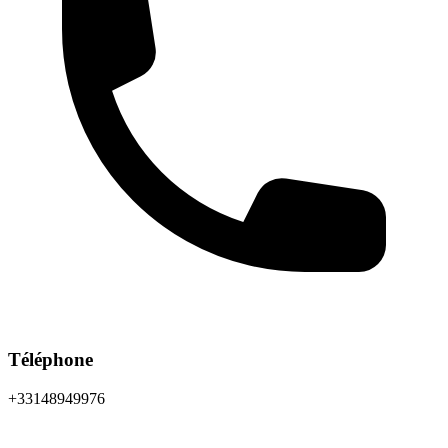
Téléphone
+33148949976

* * *

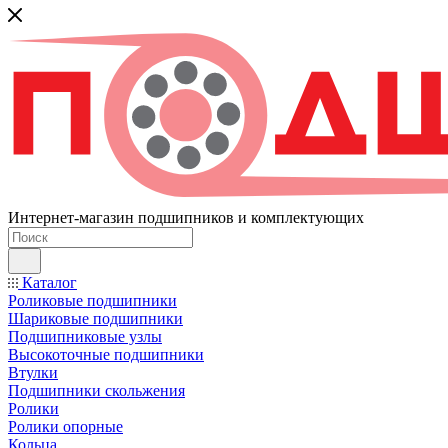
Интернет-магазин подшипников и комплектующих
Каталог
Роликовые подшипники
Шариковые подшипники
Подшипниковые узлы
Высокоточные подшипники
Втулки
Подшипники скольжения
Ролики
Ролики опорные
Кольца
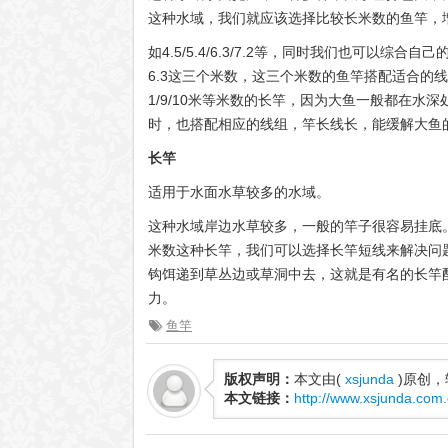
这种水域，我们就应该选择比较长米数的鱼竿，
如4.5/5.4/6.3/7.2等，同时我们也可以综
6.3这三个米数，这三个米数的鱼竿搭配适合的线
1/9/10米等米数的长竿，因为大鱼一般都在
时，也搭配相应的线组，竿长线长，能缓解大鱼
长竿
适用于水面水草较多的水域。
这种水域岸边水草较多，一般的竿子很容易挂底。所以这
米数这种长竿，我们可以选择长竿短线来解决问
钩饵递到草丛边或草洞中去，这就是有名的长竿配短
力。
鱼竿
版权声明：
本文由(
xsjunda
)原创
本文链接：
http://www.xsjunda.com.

...

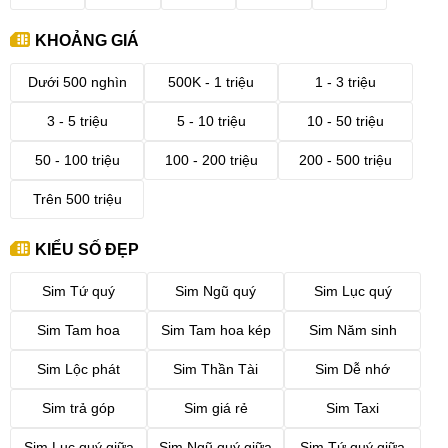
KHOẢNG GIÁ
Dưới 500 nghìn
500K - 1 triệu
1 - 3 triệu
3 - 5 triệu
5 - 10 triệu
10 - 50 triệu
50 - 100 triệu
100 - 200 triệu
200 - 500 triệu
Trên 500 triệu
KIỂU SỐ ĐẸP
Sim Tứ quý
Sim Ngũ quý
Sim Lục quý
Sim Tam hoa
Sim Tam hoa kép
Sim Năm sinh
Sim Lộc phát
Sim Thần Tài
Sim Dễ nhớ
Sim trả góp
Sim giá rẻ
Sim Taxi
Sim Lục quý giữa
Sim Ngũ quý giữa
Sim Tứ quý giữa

§ Directions:
Each line of the material that contains the string "triệu" has to be copied out.

§ Output of the exercise:
500K - 1 triệu
1 - 3 triệu
3 - 5 triệu
5 - 10 triệu
10 - 50 triệu
50 - 100 triệu
100 - 200 triệu
200 - 500 triệu
Trên 500 triệu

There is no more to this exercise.